Voltage rail 246 can provide sufficient power for compute block 234 to be at least minimally powered on (e.g., to avoid entering a low power state and more specifically, avoid incurring a latency for low power entry/exit). For instance, processing component 230 (e.g., compute block 232A and/or compute block 232B) can be instructed (e.g., by the power management circuit) to perform low power state entry operations in preparation for being power gated (and similarly compute block 232A and/or compute block 232B can be instructed to perform low power state exit operations when power gating ends). Compute block 234 can remain powered on to avoid low power state entry operations when processing component 230 is otherwise entering the low power state (and similarly compute block 234 can avoid low power state exit operations when processing component 230 is otherwise exiting the low power state).
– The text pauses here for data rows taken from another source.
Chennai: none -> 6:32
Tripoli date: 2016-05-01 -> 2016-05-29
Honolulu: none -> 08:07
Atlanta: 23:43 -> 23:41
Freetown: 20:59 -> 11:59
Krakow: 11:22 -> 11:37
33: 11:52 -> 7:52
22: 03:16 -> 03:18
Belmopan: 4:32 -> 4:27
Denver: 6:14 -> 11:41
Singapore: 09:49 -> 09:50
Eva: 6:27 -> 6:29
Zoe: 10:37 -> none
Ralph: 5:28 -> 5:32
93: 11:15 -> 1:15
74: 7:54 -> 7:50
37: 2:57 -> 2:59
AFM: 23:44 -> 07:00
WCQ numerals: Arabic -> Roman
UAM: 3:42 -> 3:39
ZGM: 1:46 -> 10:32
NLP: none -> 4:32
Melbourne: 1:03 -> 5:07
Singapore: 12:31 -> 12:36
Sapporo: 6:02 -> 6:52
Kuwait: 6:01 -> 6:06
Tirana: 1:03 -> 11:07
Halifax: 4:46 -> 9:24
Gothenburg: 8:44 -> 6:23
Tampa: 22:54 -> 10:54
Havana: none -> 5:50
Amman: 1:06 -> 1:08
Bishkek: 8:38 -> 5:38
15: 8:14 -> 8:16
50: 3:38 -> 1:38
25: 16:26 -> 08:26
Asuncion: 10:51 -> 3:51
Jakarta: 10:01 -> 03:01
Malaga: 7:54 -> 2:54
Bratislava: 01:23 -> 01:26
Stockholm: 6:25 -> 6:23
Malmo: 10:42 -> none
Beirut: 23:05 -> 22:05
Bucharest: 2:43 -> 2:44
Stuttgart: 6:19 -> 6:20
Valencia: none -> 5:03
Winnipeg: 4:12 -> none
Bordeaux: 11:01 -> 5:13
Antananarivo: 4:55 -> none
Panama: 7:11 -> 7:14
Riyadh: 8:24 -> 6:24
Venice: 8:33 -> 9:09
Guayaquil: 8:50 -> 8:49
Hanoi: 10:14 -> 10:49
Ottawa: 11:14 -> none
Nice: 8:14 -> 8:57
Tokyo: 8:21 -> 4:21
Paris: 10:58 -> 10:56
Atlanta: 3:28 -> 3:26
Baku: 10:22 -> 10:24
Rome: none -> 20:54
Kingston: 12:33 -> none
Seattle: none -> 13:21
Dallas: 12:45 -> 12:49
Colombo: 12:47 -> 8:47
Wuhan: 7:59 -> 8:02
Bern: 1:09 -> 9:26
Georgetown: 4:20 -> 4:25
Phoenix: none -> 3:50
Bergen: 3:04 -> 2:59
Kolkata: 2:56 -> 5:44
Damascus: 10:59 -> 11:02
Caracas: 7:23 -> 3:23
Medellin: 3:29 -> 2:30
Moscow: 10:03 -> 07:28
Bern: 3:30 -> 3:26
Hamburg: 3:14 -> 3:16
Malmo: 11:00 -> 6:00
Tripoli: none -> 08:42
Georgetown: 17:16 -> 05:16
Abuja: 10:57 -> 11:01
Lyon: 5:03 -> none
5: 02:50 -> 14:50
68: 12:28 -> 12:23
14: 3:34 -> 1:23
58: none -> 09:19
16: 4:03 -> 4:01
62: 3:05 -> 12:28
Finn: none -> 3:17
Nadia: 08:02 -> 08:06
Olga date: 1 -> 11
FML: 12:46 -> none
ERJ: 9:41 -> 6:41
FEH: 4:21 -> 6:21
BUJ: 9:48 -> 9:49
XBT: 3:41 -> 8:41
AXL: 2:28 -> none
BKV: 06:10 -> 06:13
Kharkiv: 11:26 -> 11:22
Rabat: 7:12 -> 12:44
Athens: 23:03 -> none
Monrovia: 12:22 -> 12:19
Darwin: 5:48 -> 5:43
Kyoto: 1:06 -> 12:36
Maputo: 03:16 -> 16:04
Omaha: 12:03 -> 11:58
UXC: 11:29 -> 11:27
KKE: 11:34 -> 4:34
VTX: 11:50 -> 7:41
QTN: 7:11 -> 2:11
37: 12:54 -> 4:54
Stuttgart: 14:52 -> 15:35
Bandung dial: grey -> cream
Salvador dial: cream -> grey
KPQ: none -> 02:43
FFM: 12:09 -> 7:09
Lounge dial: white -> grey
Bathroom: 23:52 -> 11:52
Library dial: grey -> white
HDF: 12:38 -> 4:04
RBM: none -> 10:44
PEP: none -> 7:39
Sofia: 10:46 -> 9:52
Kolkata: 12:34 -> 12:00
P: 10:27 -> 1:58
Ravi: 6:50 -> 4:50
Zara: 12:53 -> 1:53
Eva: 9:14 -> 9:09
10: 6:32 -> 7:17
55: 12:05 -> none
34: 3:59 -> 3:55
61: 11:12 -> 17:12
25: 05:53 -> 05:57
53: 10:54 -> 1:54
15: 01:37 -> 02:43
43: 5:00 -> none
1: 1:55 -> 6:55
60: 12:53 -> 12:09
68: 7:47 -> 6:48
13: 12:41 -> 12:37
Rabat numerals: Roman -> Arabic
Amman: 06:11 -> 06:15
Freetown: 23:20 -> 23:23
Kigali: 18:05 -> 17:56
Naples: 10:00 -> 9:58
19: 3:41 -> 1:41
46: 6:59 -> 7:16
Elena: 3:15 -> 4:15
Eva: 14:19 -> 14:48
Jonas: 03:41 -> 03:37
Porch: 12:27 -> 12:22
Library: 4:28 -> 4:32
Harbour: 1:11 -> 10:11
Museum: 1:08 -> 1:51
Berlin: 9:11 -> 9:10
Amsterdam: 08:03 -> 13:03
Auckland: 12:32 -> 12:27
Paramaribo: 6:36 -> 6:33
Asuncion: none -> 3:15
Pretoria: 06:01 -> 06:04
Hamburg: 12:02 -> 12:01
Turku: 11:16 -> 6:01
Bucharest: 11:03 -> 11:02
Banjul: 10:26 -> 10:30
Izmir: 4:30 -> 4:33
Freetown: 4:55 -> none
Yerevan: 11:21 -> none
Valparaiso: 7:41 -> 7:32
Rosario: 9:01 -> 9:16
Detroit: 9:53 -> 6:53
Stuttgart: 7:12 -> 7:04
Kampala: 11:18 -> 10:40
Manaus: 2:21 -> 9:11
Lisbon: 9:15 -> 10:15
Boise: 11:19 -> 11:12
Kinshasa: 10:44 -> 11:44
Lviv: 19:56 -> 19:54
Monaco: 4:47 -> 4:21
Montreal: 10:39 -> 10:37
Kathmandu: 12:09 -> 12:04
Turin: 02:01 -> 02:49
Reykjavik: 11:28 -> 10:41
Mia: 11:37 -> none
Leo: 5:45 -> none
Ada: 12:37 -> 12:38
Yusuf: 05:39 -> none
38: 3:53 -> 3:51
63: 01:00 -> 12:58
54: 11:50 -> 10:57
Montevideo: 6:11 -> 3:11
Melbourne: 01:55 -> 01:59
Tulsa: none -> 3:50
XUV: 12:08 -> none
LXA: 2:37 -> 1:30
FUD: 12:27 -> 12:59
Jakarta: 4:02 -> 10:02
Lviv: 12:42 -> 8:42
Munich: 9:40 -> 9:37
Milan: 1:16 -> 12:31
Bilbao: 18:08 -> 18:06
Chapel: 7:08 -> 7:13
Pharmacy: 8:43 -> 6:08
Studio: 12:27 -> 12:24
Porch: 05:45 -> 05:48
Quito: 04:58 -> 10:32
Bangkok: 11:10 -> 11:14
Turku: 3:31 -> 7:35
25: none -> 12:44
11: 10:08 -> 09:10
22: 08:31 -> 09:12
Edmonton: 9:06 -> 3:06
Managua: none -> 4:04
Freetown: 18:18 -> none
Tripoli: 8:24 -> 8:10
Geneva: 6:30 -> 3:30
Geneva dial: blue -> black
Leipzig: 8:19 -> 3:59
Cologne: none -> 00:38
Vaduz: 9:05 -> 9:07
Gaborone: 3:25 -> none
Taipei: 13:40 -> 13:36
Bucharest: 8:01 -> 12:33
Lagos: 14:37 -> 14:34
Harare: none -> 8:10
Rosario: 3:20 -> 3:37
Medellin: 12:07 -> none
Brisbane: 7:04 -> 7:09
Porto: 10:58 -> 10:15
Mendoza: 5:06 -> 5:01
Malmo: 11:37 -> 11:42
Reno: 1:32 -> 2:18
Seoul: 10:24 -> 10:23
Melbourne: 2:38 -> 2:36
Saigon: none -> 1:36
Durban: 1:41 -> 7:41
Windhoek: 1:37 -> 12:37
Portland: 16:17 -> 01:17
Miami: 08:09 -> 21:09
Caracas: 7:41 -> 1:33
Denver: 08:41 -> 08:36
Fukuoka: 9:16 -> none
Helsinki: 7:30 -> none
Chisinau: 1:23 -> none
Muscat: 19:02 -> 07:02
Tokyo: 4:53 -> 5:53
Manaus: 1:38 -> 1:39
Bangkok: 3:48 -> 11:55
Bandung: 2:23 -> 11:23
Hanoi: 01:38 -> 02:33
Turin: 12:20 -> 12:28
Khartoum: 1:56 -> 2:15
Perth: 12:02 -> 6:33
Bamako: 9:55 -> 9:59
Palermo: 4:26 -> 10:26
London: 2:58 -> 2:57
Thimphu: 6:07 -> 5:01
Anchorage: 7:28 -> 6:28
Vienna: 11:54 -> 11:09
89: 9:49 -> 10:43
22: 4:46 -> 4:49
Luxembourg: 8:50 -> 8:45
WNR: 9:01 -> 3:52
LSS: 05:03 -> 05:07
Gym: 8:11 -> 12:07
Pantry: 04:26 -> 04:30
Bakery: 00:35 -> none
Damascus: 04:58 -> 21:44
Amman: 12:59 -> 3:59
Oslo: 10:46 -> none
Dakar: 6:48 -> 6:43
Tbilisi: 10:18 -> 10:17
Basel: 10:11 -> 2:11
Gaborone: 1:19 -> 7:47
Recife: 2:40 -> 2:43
In some implementations, compute block 234 can receive no instructions to enter/exit the low power state while the rest of processing component 230 (e.g., compute block 232A and/or compute block 232B) receives instructions to enter/exit the low power state, although in other implementations compute block 234 can be actively instructed to avoid entering/exiting the low power state and/or ignore low power entry/exit instructions. In other words, low power entry/exit operations for processing component 230 can include low power entry/exit operations for compute block 232A and/or compute block 232B but does not include low power entry/exit operations for compute block 234.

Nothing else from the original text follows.